I stand by that assertion, but I consciously left one major aspect of life out of that discussion, one that some days seems to be constructed of nothing but worry: parenthood. Being a parent is, if your brain functions in a way that most of us would consider normal, being a worrier. In my three and half years as a father, I've discovered degrees of fretting, hand-wringing and worrying that I had not previously known existed.
And I am lucky; my daughter, Charlie, is frighteningly intelligent for her age, generally doesn't do any of the really dumb little-kid stuff you hear about- swallowing random objects, chasing balls into the street, pulling on doberman's tails, etc. And she has the language and capacity to communicate almost anything she wants with us, so when something slightly hair-raising has happened when we are out of the room, she will explain it to us in great detail, and generally will understand, and follow, our explanations of what to do differently in the future.
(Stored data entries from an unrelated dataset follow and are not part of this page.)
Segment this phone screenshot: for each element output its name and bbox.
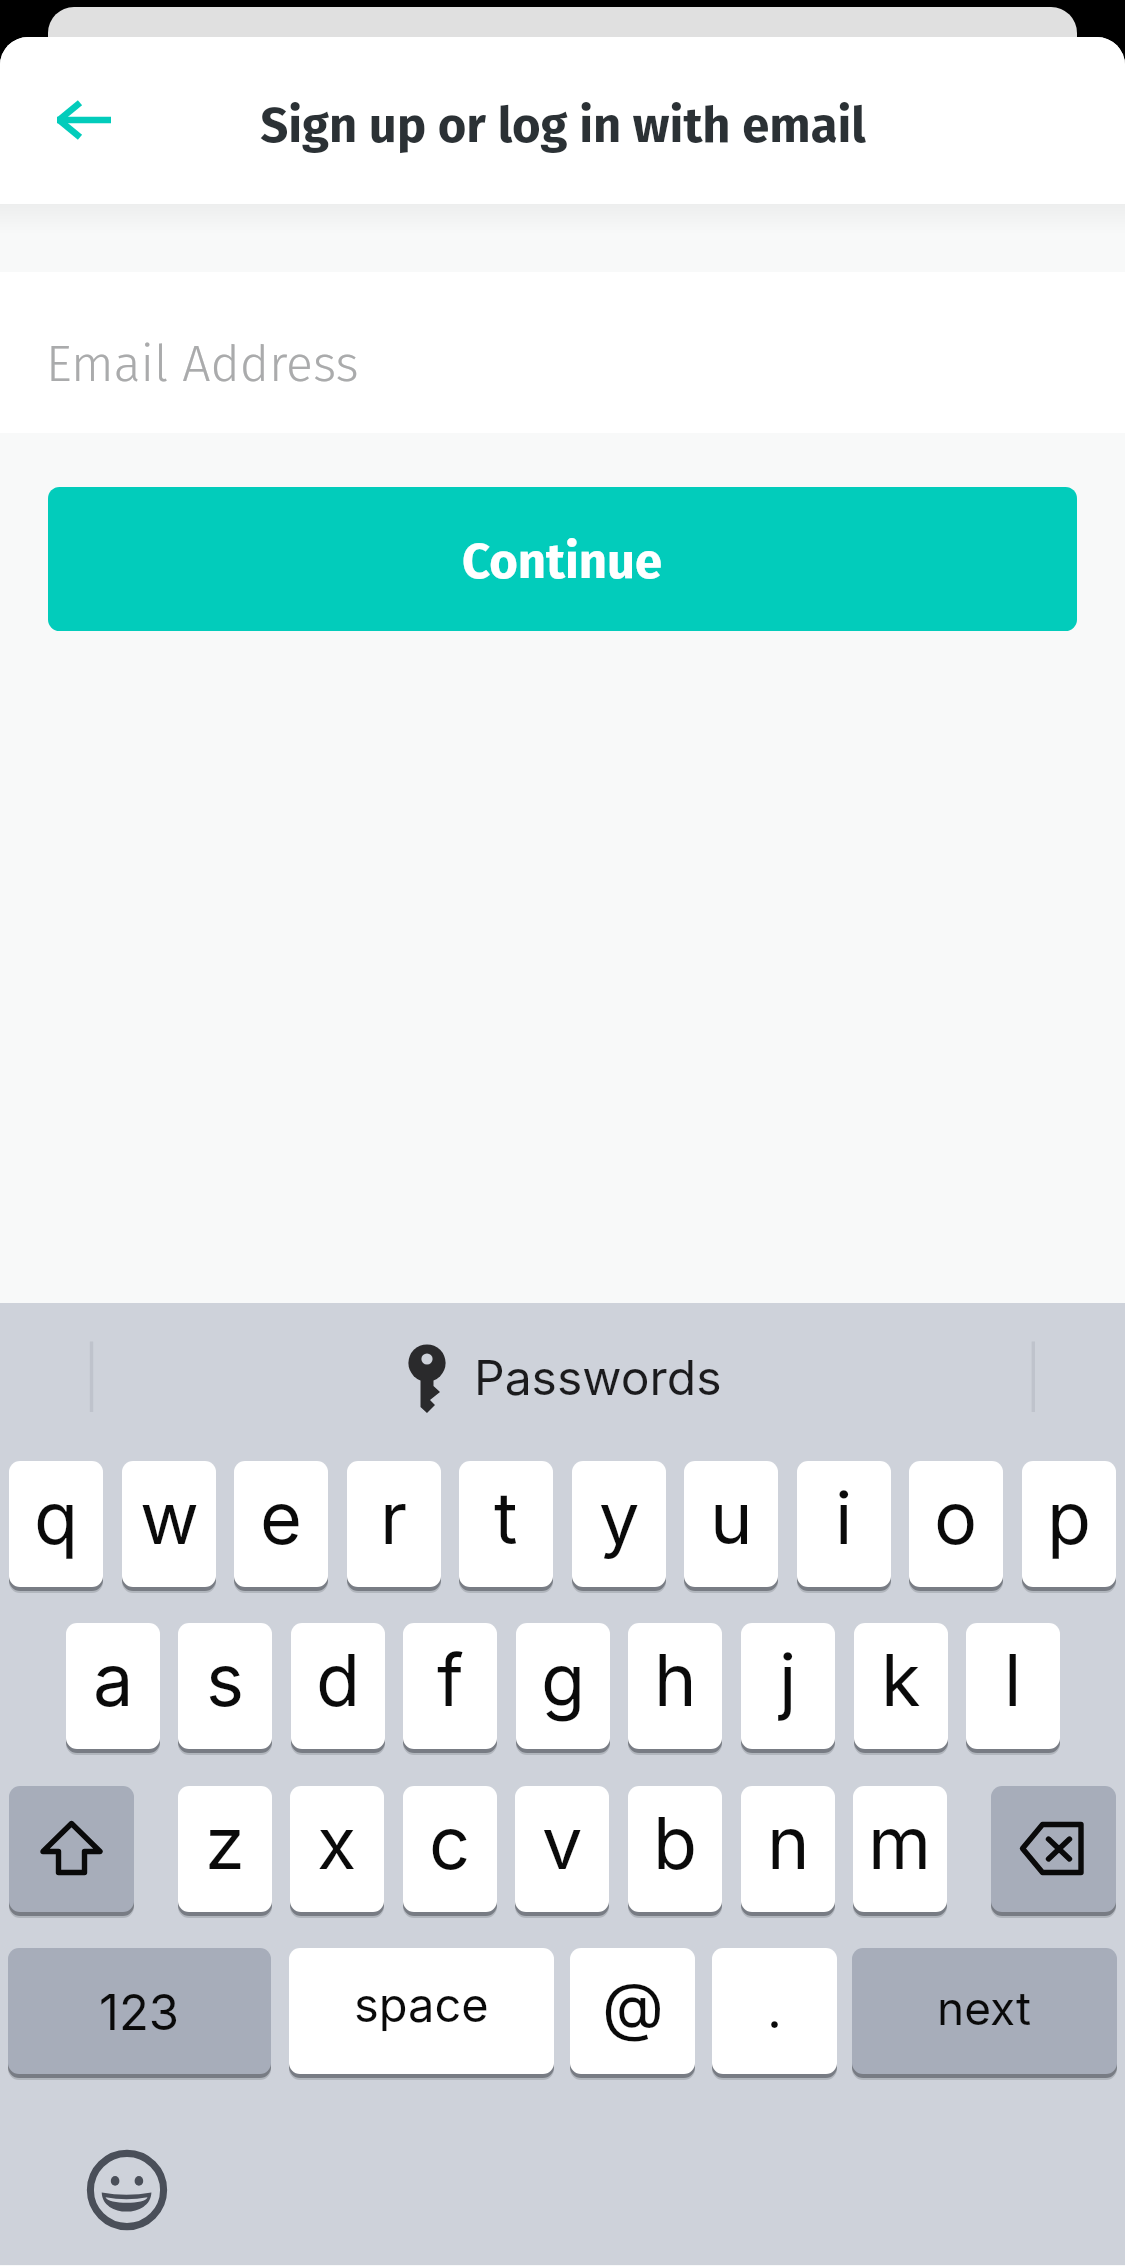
staticText: space <box>354 1976 489 2033</box>
staticText: c <box>429 1799 471 1886</box>
button[interactable]: f <box>403 1623 497 1749</box>
button[interactable]: o <box>909 1461 1003 1587</box>
button[interactable]: . <box>712 1948 837 2074</box>
button[interactable]: Continue <box>48 487 1077 631</box>
staticText: y <box>599 1474 640 1561</box>
staticText: j <box>779 1636 797 1723</box>
staticText: g <box>541 1636 586 1723</box>
staticText: i <box>835 1474 853 1561</box>
button[interactable]: Back <box>37 73 131 167</box>
button[interactable]: Passwords <box>408 1329 718 1429</box>
button[interactable]: l <box>966 1623 1060 1749</box>
staticText: x <box>317 1799 357 1886</box>
staticText: Continue <box>462 532 663 591</box>
staticText: t <box>494 1474 518 1561</box>
staticText: a <box>93 1636 134 1723</box>
button[interactable]: Email Address <box>0 272 1125 433</box>
button[interactable]: b <box>628 1786 722 1912</box>
button[interactable]: v <box>515 1786 609 1912</box>
button[interactable]: e <box>234 1461 328 1587</box>
staticText: o <box>934 1474 978 1561</box>
staticText: r <box>380 1474 408 1561</box>
staticText: p <box>1047 1474 1092 1561</box>
staticText: b <box>653 1799 698 1886</box>
staticText: . <box>767 1978 782 2041</box>
button[interactable]: n <box>741 1786 835 1912</box>
staticText: u <box>710 1474 753 1561</box>
button[interactable]: h <box>628 1623 722 1749</box>
staticText: @ <box>602 1967 664 2044</box>
button[interactable]: a <box>66 1623 160 1749</box>
button[interactable]: next <box>852 1948 1117 2074</box>
staticText: m <box>868 1799 932 1886</box>
staticText: l <box>1004 1636 1022 1723</box>
staticText: d <box>316 1636 361 1723</box>
staticText: v <box>542 1799 583 1886</box>
button[interactable]: c <box>403 1786 497 1912</box>
staticText: Email Address <box>46 334 359 394</box>
staticText: z <box>205 1799 245 1886</box>
button[interactable]: Shift <box>9 1786 134 1912</box>
button[interactable]: space <box>289 1948 554 2074</box>
staticText: f <box>437 1636 464 1723</box>
staticText: w <box>140 1474 199 1561</box>
staticText: 123 <box>99 1983 180 2042</box>
button[interactable]: m <box>853 1786 947 1912</box>
button[interactable]: z <box>178 1786 272 1912</box>
button[interactable]: u <box>684 1461 778 1587</box>
button[interactable]: d <box>291 1623 385 1749</box>
staticText: Passwords <box>474 1348 722 1406</box>
staticText: next <box>937 1980 1032 2036</box>
button[interactable]: t <box>459 1461 553 1587</box>
button[interactable]: x <box>290 1786 384 1912</box>
button[interactable]: r <box>347 1461 441 1587</box>
button[interactable]: q <box>9 1461 103 1587</box>
staticText: e <box>260 1474 302 1561</box>
button[interactable]: g <box>516 1623 610 1749</box>
staticText: k <box>881 1636 921 1723</box>
staticText: s <box>206 1636 245 1723</box>
button[interactable]: 123 <box>8 1948 271 2074</box>
staticText: Sign up or log in with email <box>260 96 866 155</box>
button[interactable]: s <box>178 1623 272 1749</box>
button[interactable]: j <box>741 1623 835 1749</box>
button[interactable]: y <box>572 1461 666 1587</box>
button[interactable]: @ <box>570 1948 695 2074</box>
staticText: q <box>34 1474 79 1561</box>
button[interactable]: p <box>1022 1461 1116 1587</box>
staticText: n <box>767 1799 810 1886</box>
staticText: h <box>654 1636 697 1723</box>
button[interactable]: k <box>854 1623 948 1749</box>
button[interactable]: Backspace <box>991 1786 1116 1912</box>
button[interactable]: w <box>122 1461 216 1587</box>
button[interactable]: Emoji keyboard <box>87 2150 167 2230</box>
button[interactable]: i <box>797 1461 891 1587</box>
So while I may be fortunate to be forced into less worry than some parents whose children seem more bent on self destruction, that doesn't change the fact that, in three and a half years, she has given me more reasons to worry, more reasons to lose sleep at night, than the previous thirty years of my life had all together. An example:
A couple weeks ago, I was upstairs in the bathroom and she was playing in our fenced-in backyard with the dog, Layla. The bathroom window, which overlooks that yard, was open, and I heard nothing unusual. I went downstairs after only a few minutes and she calls to me from the yard, "Look, Dad, a groundhog!" I go running out and stop at the top of the steps leading into the yard, expecting to see it darting under the house or fence, but nothing is moving. I look down to see, right at my feet, that she and the dog have managed to corner the creature, who is enormous for a groundhog, right at the base of the stairs I am on, all in a triangle with 18 inches between any two of them. The groundhog is backed up as far as he can go, all his hair on end, and chatting his teeth ferociously at all of us. I jumped over him, grabbed her by one arm and the dog by the collar and put her down on the stairs, ordering her to go in the house right away. She protested, "But Daddy, Layla and I were playing with it!" to which I yelled louder, "Get in the house!" I then dragged the dog in a wide circle to the far side of the stairs and pushed her into the house, followed, and closed the door behind us. The groundhog immediately took off for the nearest gap under the porch and disappeared.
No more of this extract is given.